• _Work instructions_: Please transcribe every record below exactly, leaving out the pictures.

** Opening Information shown block **

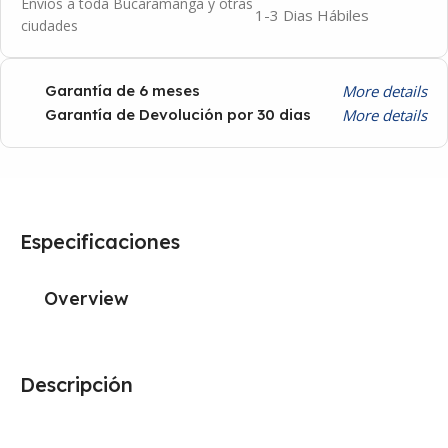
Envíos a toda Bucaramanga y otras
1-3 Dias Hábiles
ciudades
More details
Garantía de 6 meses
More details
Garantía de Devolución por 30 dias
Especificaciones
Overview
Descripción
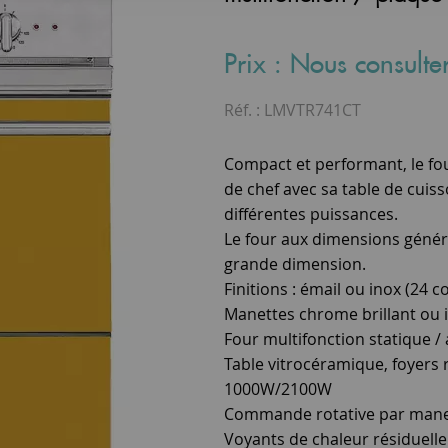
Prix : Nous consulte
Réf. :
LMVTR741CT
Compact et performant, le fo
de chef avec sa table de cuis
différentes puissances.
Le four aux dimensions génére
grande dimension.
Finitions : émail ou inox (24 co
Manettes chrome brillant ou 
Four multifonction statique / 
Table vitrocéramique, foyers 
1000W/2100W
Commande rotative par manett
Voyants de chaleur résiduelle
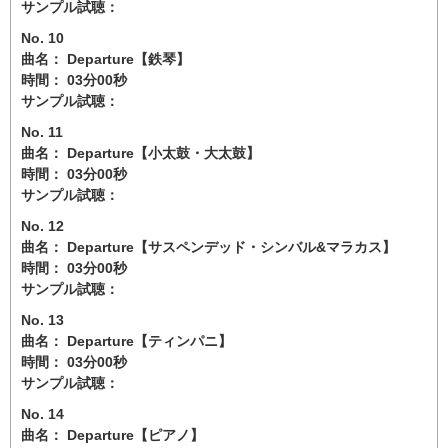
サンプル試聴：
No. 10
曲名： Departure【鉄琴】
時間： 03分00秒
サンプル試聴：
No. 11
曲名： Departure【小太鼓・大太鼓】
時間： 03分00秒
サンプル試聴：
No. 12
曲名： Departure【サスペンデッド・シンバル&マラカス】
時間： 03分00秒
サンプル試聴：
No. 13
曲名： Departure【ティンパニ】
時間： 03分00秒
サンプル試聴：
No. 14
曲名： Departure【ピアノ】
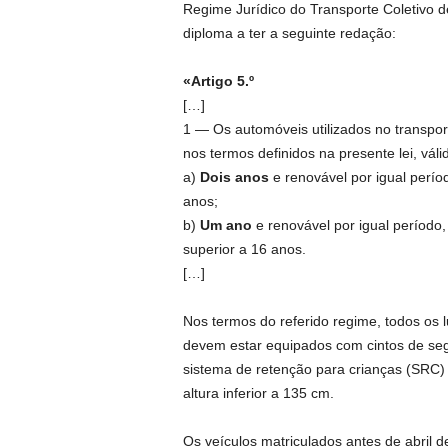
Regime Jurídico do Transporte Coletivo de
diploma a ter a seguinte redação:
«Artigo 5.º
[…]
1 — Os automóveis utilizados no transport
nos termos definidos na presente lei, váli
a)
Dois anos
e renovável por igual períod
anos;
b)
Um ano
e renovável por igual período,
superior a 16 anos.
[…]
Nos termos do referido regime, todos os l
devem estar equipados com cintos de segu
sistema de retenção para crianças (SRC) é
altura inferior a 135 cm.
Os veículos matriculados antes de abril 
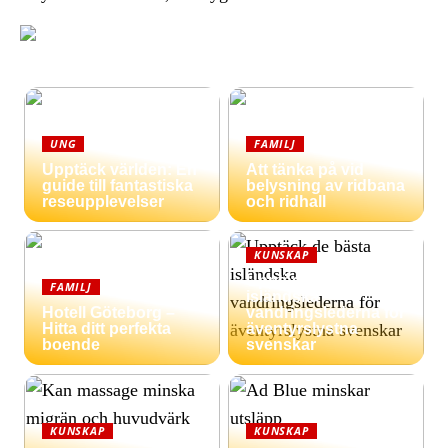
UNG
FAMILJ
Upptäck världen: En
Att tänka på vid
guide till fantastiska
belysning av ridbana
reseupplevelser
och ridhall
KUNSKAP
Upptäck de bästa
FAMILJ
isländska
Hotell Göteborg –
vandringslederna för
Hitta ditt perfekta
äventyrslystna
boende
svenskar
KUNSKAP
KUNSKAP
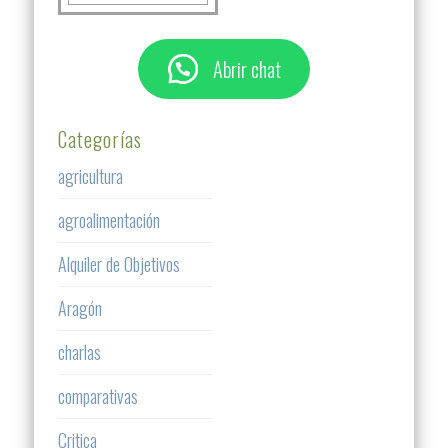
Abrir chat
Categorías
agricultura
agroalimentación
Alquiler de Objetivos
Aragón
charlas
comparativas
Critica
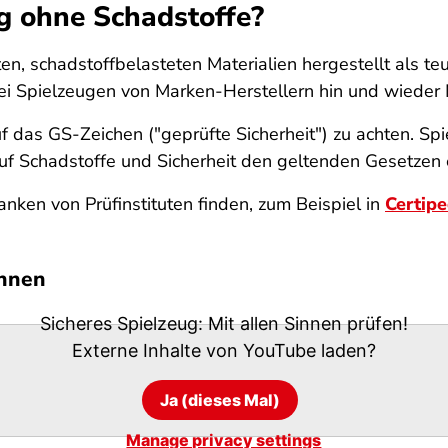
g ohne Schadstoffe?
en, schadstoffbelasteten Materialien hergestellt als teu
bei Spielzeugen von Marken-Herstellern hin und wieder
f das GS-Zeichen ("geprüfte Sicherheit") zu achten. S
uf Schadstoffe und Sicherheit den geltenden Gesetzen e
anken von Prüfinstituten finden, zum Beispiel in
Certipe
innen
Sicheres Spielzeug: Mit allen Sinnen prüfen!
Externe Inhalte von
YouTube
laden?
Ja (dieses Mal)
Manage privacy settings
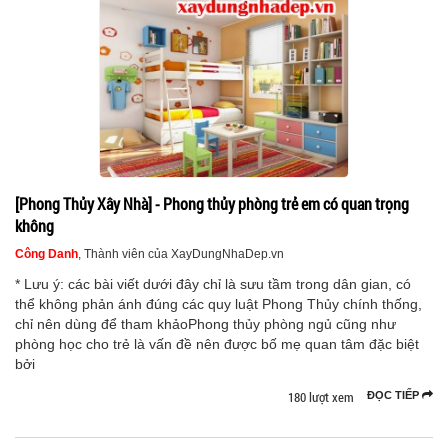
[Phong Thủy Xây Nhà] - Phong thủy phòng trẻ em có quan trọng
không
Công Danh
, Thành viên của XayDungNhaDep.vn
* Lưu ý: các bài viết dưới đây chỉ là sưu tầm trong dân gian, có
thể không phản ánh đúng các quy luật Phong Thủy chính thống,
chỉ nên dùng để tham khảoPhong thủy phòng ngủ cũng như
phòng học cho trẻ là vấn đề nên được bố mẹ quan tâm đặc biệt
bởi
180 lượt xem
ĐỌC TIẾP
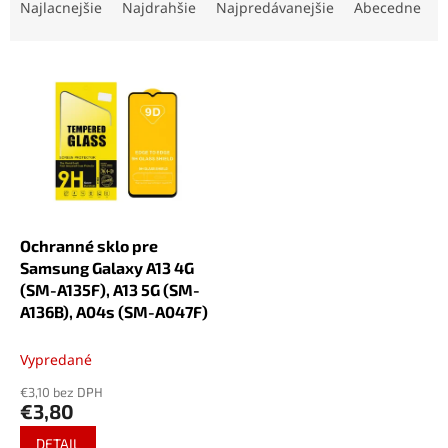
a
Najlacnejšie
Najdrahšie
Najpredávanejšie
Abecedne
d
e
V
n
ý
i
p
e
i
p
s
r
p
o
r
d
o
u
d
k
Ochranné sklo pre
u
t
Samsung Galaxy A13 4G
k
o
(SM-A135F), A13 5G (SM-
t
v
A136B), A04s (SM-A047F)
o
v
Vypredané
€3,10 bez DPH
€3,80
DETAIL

** Closing Information shown block **

• _Task result_:
Envíos a toda Bucaramanga y otras
1-3 Dias Hábiles
ciudades
More details
Garantía de 6 meses
More details
Garantía de Devolución por 30 dias
Especificaciones
Overview
Descripción
Prix : Nous consulte
Réf. :
LMVTR741CT
Compact et performant, le fo
de chef avec sa table de cuis
différentes puissances.
Le four aux dimensions génére
grande dimension.
Finitions : émail ou inox (24 co
Manettes chrome brillant ou 
Four multifonction statique / 
Table vitrocéramique, foyers 
1000W/2100W
Commande rotative par manett
Voyants de chaleur résiduelle
サンプル試聴：
No. 10
曲名： Departure【鉄琴】
時間： 03分00秒
サンプル試聴：
No. 11
曲名： Departure【小太鼓・大太鼓】
時間： 03分00秒
サンプル試聴：
No. 12
曲名： Departure【サスペンデッド・シンバル&マラカス】
時間： 03分00秒
サンプル試聴：
No. 13
曲名： Departure【ティンパニ】
時間： 03分00秒
サンプル試聴：
No. 14
曲名： Departure【ピアノ】
Regime Jurídico do Transporte Coletivo de
diploma a ter a seguinte redação:
«Artigo 5.º
[…]
1 — Os automóveis utilizados no transport
nos termos definidos na presente lei, váli
a)
Dois anos
e renovável por igual períod
anos;
b)
Um ano
e renovável por igual período,
superior a 16 anos.
[…]
Nos termos do referido regime, todos os l
devem estar equipados com cintos de segu
sistema de retenção para crianças (SRC) é
altura inferior a 135 cm.
Os veículos matriculados antes de abril 
UNG
FAMILJ
Upptäck världen: En
Att tänka på vid
guide till fantastiska
belysning av ridbana
reseupplevelser
och ridhall
KUNSKAP
Upptäck de bästa
FAMILJ
isländska
Hotell Göteborg –
vandringslederna för
Hitta ditt perfekta
äventyrslystna
boende
svenskar
KUNSKAP
KUNSKAP
Abrir chat
Categorías
agricultura
agroalimentación
Alquiler de Objetivos
Aragón
charlas
comparativas
Critica
g ohne Schadstoffe?
en, schadstoffbelasteten Materialien hergestellt als teu
bei Spielzeugen von Marken-Herstellern hin und wieder
f das GS-Zeichen ("geprüfte Sicherheit") zu achten. S
uf Schadstoffe und Sicherheit den geltenden Gesetzen e
anken von Prüfinstituten finden, zum Beispiel in
Certipe
innen
Sicheres Spielzeug: Mit allen Sinnen prüfen!
Externe Inhalte von
YouTube
laden?
Ja (dieses Mal)
Manage privacy settings
[Phong Thủy Xây Nhà] - Phong thủy phòng trẻ em có quan trọng
không
Công Danh
, Thành viên của XayDungNhaDep.vn
* Lưu ý: các bài viết dưới đây chỉ là sưu tầm trong dân gian, có
thể không phản ánh đúng các quy luật Phong Thủy chính thống,
chỉ nên dùng để tham khảoPhong thủy phòng ngủ cũng như
phòng học cho trẻ là vấn đề nên được bố mẹ quan tâm đặc biệt
bởi
180 lượt xem
ĐỌC TIẾP
a
Najlacnejšie
Najdrahšie
Najpredávanejšie
Abecedne
d
e
V
n
ý
i
p
e
i
p
s
r
p
o
r
d
o
u
d
k
Ochranné sklo pre
u
t
Samsung Galaxy A13 4G
k
o
(SM-A135F), A13 5G (SM-
t
v
A136B), A04s (SM-A047F)
o
v
Vypredané
€3,10 bez DPH
€3,80
DETAIL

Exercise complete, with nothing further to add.